### TASK DIRECTIONS
Set down the data below from its first line to the line holding "HyperX收納式螢幕擦拭布，數量有限、送完", inclusive; omit all pictures.

### INFORMATION SUPPLIED
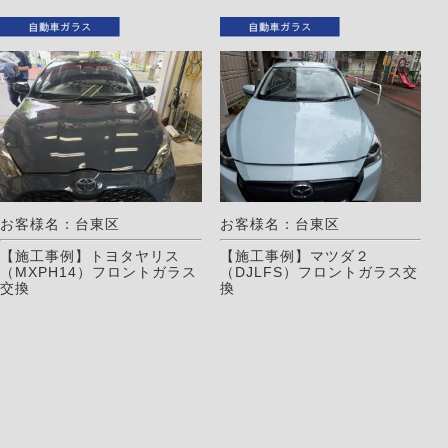
お客様名：台東区
お客様名：台東区
【施工事例】トヨタヤリス
【施工事例】マツダ２
（MXPH14）フロントガラス
（DJLFS）フロントガラス交
交換
換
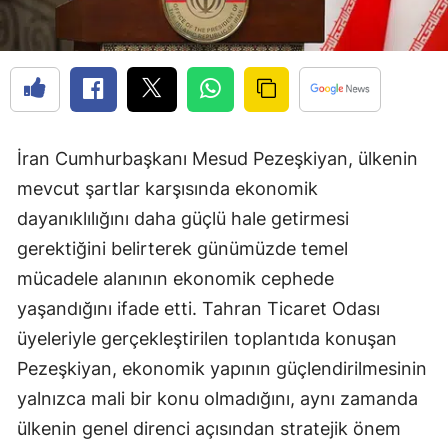
İran Cumhurbaşkanı
Mesud Pezeşkiyan
, ülkenin
mevcut şartlar karşısında ekonomik
dayanıklılığını daha güçlü hale getirmesi
gerektiğini belirterek günümüzde temel
mücadele alanının ekonomik cephede
yaşandığını ifade etti. Tahran Ticaret Odası
üyeleriyle gerçekleştirilen toplantıda konuşan
Pezeşkiyan, ekonomik yapının güçlendirilmesinin
yalnızca mali bir konu olmadığını, aynı zamanda
ülkenin genel direnci açısından stratejik önem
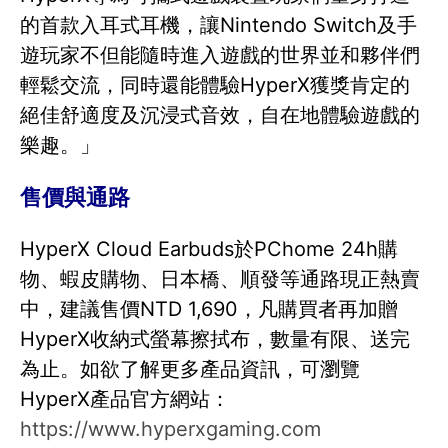
的首款入耳式耳機，讓Nintendo Switch及手
遊玩家不但能隨時進入遊戲的世界並和夥伴們
輕鬆交流，同時還能體驗HyperX獲獎肯定的
絕佳舒適度及沉浸式音效，自在地體驗遊戲的
樂趣。」
售價與通路
HyperX Cloud Earbuds於PChome 24h購
物、蝦皮購物、日本橋、順發等通路現正熱賣
中，建議售價NTD 1,690，凡購買者再加贈
HyperX收納式螢幕擦拭布，數量有限、送完
為止。如欲了解更多產品資訊，可瀏覽
HyperX產品官方網站：
https://www.hyperxgaming.com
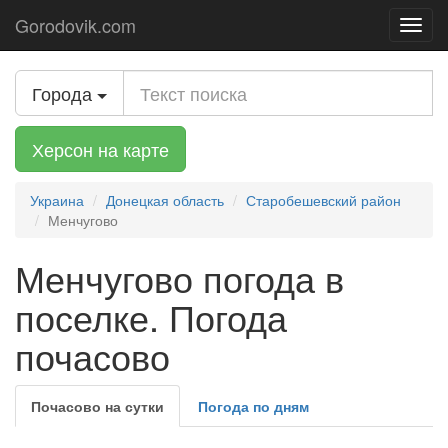
Gorodovik.com
Toggl
navig
Города
Херсон на карте
Украина
Донецкая область
Старобешевский район
Менчугово
Менчугово погода в
поселке. Погода
почасово
Почасово на сутки
Погода по дням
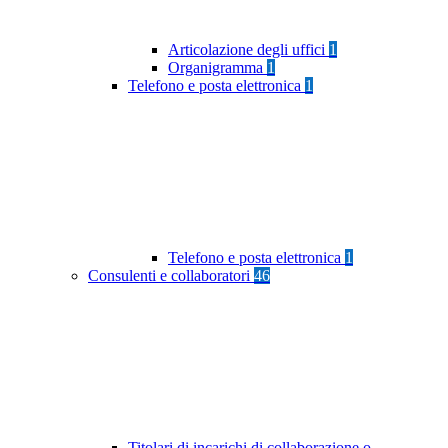
Articolazione degli uffici
1
Organigramma
1
Telefono e posta elettronica
1
Telefono e posta elettronica
1
Consulenti e collaboratori
46
Titolari di incarichi di collaborazione o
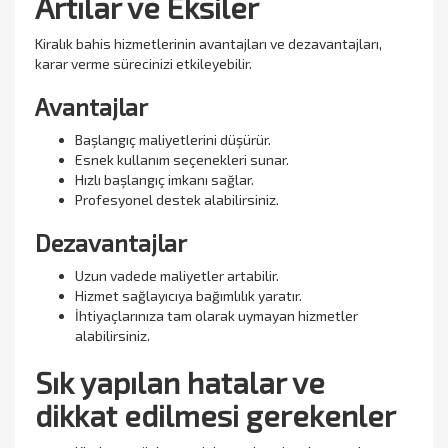
Artılar ve Eksiler
Kiralık bahis hizmetlerinin avantajları ve dezavantajları,
karar verme sürecinizi etkileyebilir.
Avantajlar
Başlangıç maliyetlerini düşürür.
Esnek kullanım seçenekleri sunar.
Hızlı başlangıç imkanı sağlar.
Profesyonel destek alabilirsiniz.
Dezavantajlar
Uzun vadede maliyetler artabilir.
Hizmet sağlayıcıya bağımlılık yaratır.
İhtiyaçlarınıza tam olarak uymayan hizmetler
alabilirsiniz.
Sık yapılan hatalar ve
dikkat edilmesi gerekenler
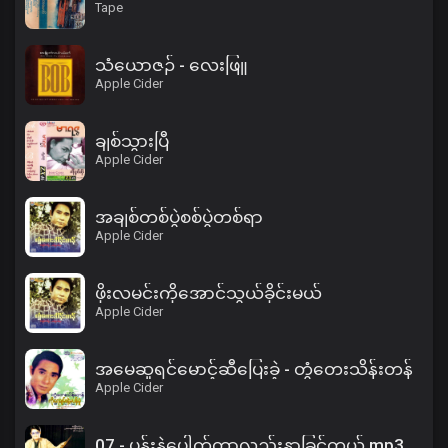
Tape
သံယောဇဉ် - လေးဖြူ
Apple Cider
ချစ်သွားပြီ
Apple Cider
အချစ်တစ်ပွဲစစ်ပွဲတစ်ရာ
Apple Cider
ဖိုးလမင်းကိုအောင်သွယ်ခိုင်းမယ်
Apple Cider
အမေဆူရင်မောင့်ဆီပြေးခဲ့ - တွံတေးသိန်းတန်
Apple Cider
07 - ပန်းနဲ့ပေါက်တာလည်းနာခြင်တယ်.mp3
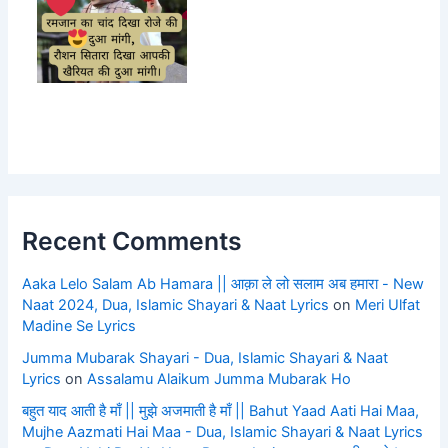
Recent Comments
Aaka Lelo Salam Ab Hamara || आक़ा ले लो सलाम अब हमारा - New
Naat 2024, Dua, Islamic Shayari & Naat Lyrics
on
Meri Ulfat
Madine Se Lyrics
Jumma Mubarak Shayari - Dua, Islamic Shayari & Naat
Lyrics
on
Assalamu Alaikum Jumma Mubarak Ho
बहुत याद आती है माँ || मुझे अजमाती है माँ || Bahut Yaad Aati Hai Maa,
Mujhe Aazmati Hai Maa - Dua, Islamic Shayari & Naat Lyrics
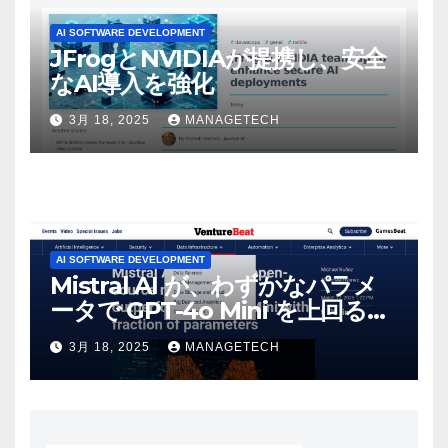
AI SOFTWARE DEVELOPMENT
JFrogとNVIDIAが提携し、安全
なAI導入を強化
3月 18, 2025
MANAGETECH
AI SOFTWARE DEVELOPMENT
Mistral AI が、わずかなパラメ
ータで GPT-4o Mini を上回る新
しいオープンソース モデルをリ
3月 18, 2025
MANAGETECH
リース | VentureBeat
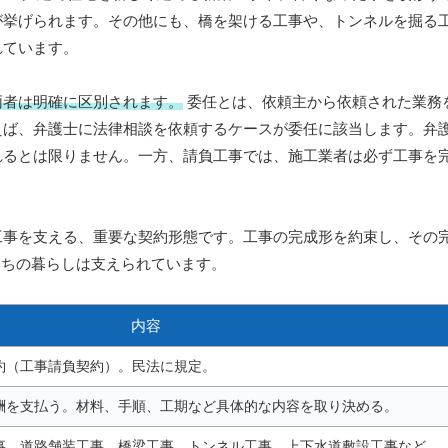
が挙げられます。その他にも、橋を架ける工事や、トンネルを掘る
れています。
両者は明確に区別されます。
委任とは、依頼主から依頼された業務
えば、弁護士に法律相談を依頼するケースが委任に該当します。弁
れるとは限りません。一方、請負工事では、施工業者は必ず工事を
工事を支える、重要な契約形態です。工事の完成形を約束し、その
私たちの暮らしは支えられています。
内容
約（工事請負契約）。民法に規定。
酬を支払う。材料、手順、工期など具体的な内容を取り決める。
事、道路舗装工事、橋梁工事、トンネル工事、上下水道敷設工事など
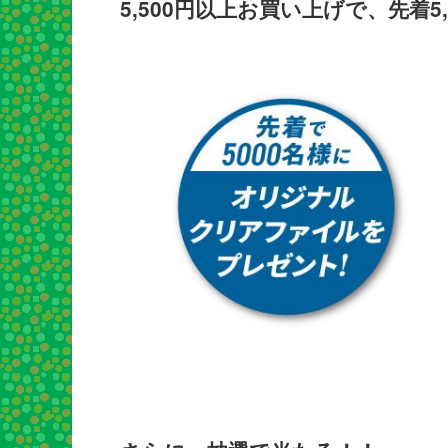
5,500円以上お買い上げで、先着5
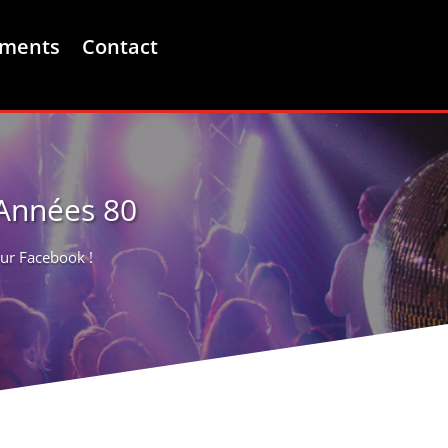
ements
Contact
 Années 80
sur Facebook !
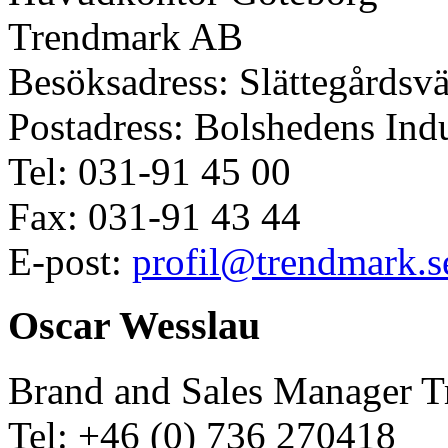
Trendmark AB
Besöksadress: Slättegårdsvä
Postadress: Bolshedens Indu
Tel: 031-91 45 00
Fax: 031-91 43 44
E-post:
profil@trendmark.s
Oscar Wesslau
Brand and Sales Manager T
Tel: +46 (0) 736 270418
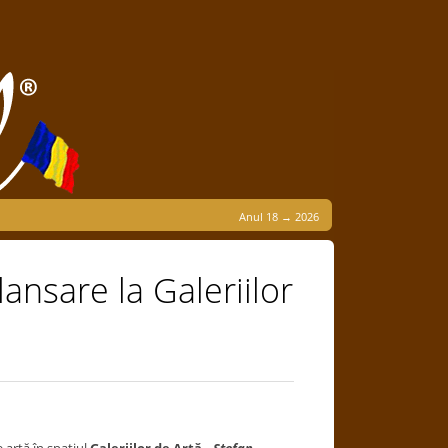
Anul 18 → 2026
ansare la Galeriilor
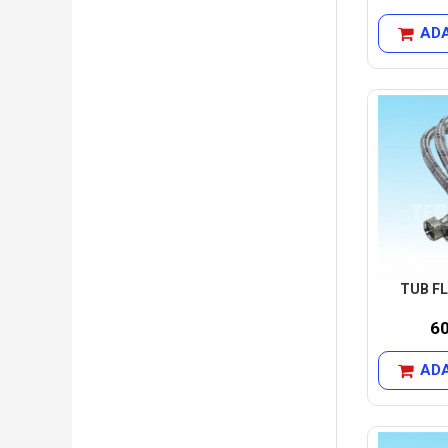
ADA
TUB FL
6
ADA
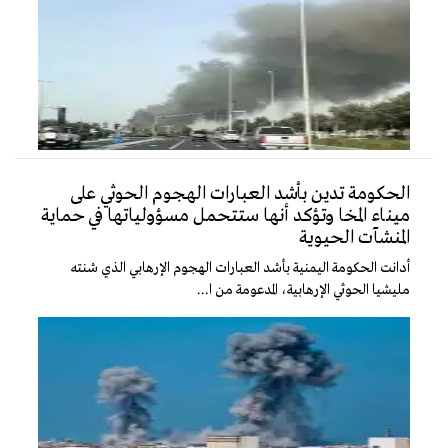
الحكومة تدين بأشد العبارات الهجوم الحوثي على
ميناء المخا وتؤكد أنها ستتحمل مسؤولياتها في حماية
المنشآت الحيوية
أدانت الحكومة اليمنية بأشد العبارات الهجوم الإرهابي الذي شنته
مليشيا الحوثي الإرهابية، المدعومة من ا...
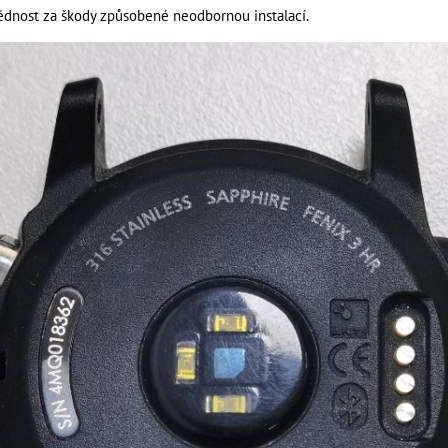
nost za škody způsobené neodbornou instalací.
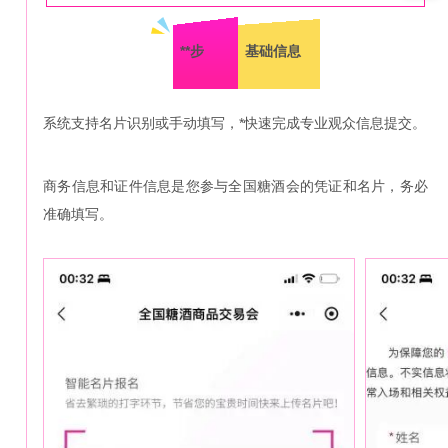
**步
基础信息
系统支持名片识别或手动填写，*快速完成专业观众信息提交。
商务信息和证件信息是您参与全国糖酒会的凭证和名片，务必
准确填写。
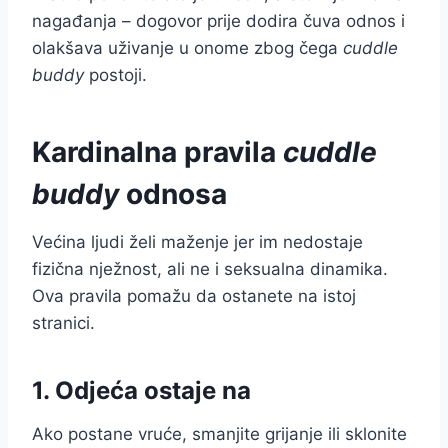
nagađanja – dogovor prije dodira čuva odnos i
olakšava uživanje u onome zbog čega
cuddle
buddy
postoji.
Kardinalna pravila
cuddle
buddy
odnosa
Većina ljudi želi maženje jer im nedostaje
fizična nježnost, ali ne i seksualna dinamika.
Ova pravila pomažu da ostanete na istoj
stranici.
1. Odjeća ostaje na
Ako postane vruće, smanjite grijanje ili sklonite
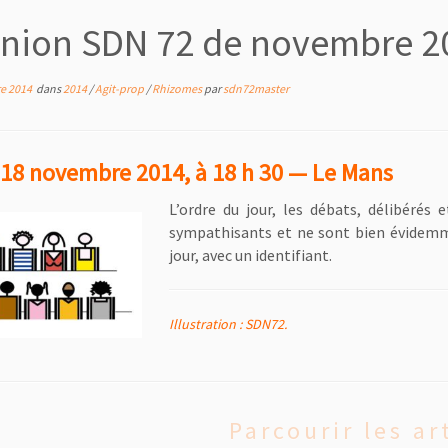
nion SDN 72 de novembre 2
e 2014
dans
2014
/
Agit-prop
/
Rhizomes
par
sdn72master
 18 novembre 2014, à 18 h 30 — Le Mans
L’ordre du jour, les débats, délibéré
sympathisants et ne sont bien évidemme
jour, avec un identifiant.
Illustration : SDN72.
Parcourir les ar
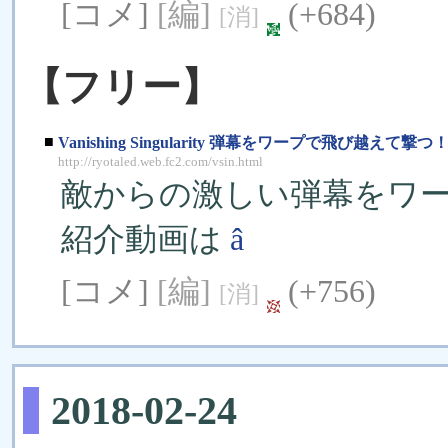
[コメ]
[編]
(+684)
[消]
【フリー】
■
Vanishing Singularity 弾幕をワープで飛び越えて撃つ
http://ryotaled.web.fc2.com/vsin.html
敵からの激しい弾幕をワ
紹介動画は
â
[コメ]
[編]
(+756)
[消]
2018-02-24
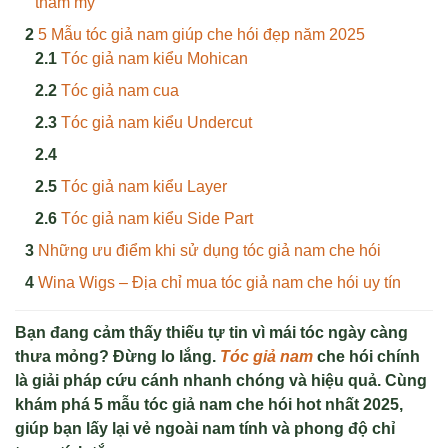
thẩm mỹ
5 Mẫu tóc giả nam giúp che hói đẹp năm 2025
Tóc giả nam kiểu Mohican
Tóc giả nam cua
Tóc giả nam kiểu Undercut
Tóc giả nam kiểu Layer
Tóc giả nam kiểu Side Part
Những ưu điểm khi sử dụng tóc giả nam che hói
Wina Wigs – Địa chỉ mua tóc giả nam che hói uy tín
Bạn đang cảm thấy thiếu tự tin vì mái tóc ngày càng
thưa mỏng? Đừng lo lắng.
Tóc giả nam
che hói chính
là giải pháp cứu cánh nhanh chóng và hiệu quả. Cùng
khám phá 5 mẫu tóc giả nam che hói hot nhất 2025,
giúp bạn lấy lại vẻ ngoài nam tính và phong độ chỉ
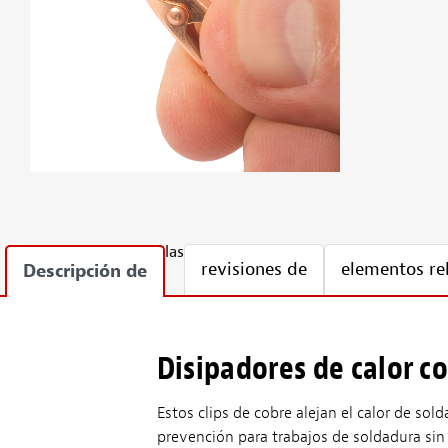
las
revisiones de
elementos re
Descripción de
Disipadores de calor c
Estos clips de cobre alejan el calor de so
prevención para trabajos de soldadura sin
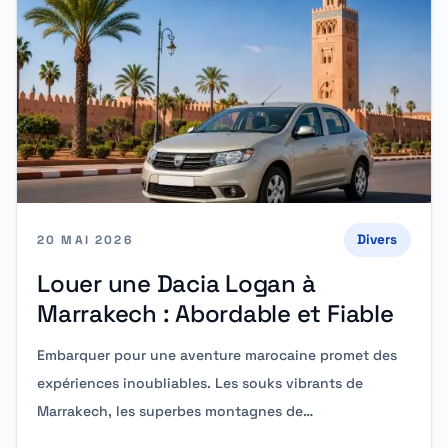
Divers
20 MAI 2026
Louer une Dacia Logan à
Marrakech : Abordable et Fiable
Embarquer pour une aventure marocaine promet des
expériences inoubliables. Les souks vibrants de
Marrakech, les superbes montagnes de…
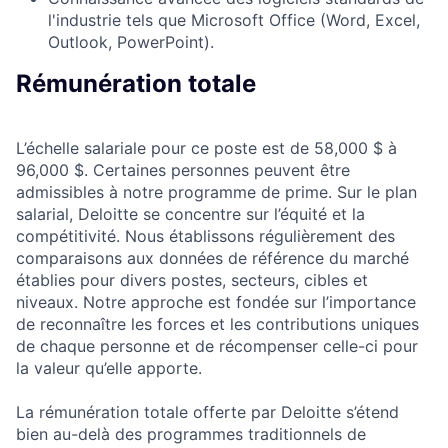
l'industrie tels que Microsoft Office (Word, Excel,
Outlook, PowerPoint).
Rémunération totale
L’échelle salariale pour ce poste est de 58,000 $ à
96,000 $. Certaines personnes peuvent être
admissibles à notre programme de prime. Sur le plan
salarial, Deloitte se concentre sur l’équité et la
compétitivité. Nous établissons régulièrement des
comparaisons aux données de référence du marché
établies pour divers postes, secteurs, cibles et
niveaux. Notre approche est fondée sur l’importance
de reconnaître les forces et les contributions uniques
de chaque personne et de récompenser celle-ci pour
la valeur qu’elle apporte.
La rémunération totale offerte par Deloitte s’étend
bien au-delà des programmes traditionnels de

### ANSWER FOR THIS EXERCISE
お客様名：台東区
お客様名：台東区
【施工事例】トヨタヤリス
【施工事例】マツダ２
（MXPH14）フロントガラス
（DJLFS）フロントガラス交
交換
換
İran Cumhurbaşkanı
Mesud Pezeşkiyan
, ülkenin
mevcut şartlar karşısında ekonomik
dayanıklılığını daha güçlü hale getirmesi
gerektiğini belirterek günümüzde temel
mücadele alanının ekonomik cephede
yaşandığını ifade etti. Tahran Ticaret Odası
üyeleriyle gerçekleştirilen toplantıda konuşan
Pezeşkiyan, ekonomik yapının güçlendirilmesinin
yalnızca mali bir konu olmadığını, aynı zamanda
ülkenin genel direnci açısından stratejik önem
的首款入耳式耳機，讓Nintendo Switch及手
遊玩家不但能隨時進入遊戲的世界並和夥伴們
輕鬆交流，同時還能體驗HyperX獲獎肯定的
絕佳舒適度及沉浸式音效，自在地體驗遊戲的
樂趣。」
售價與通路
HyperX Cloud Earbuds於PChome 24h購
物、蝦皮購物、日本橋、順發等通路現正熱賣
中，建議售價NTD 1,690，凡購買者再加贈
HyperX收納式螢幕擦拭布，數量有限、送完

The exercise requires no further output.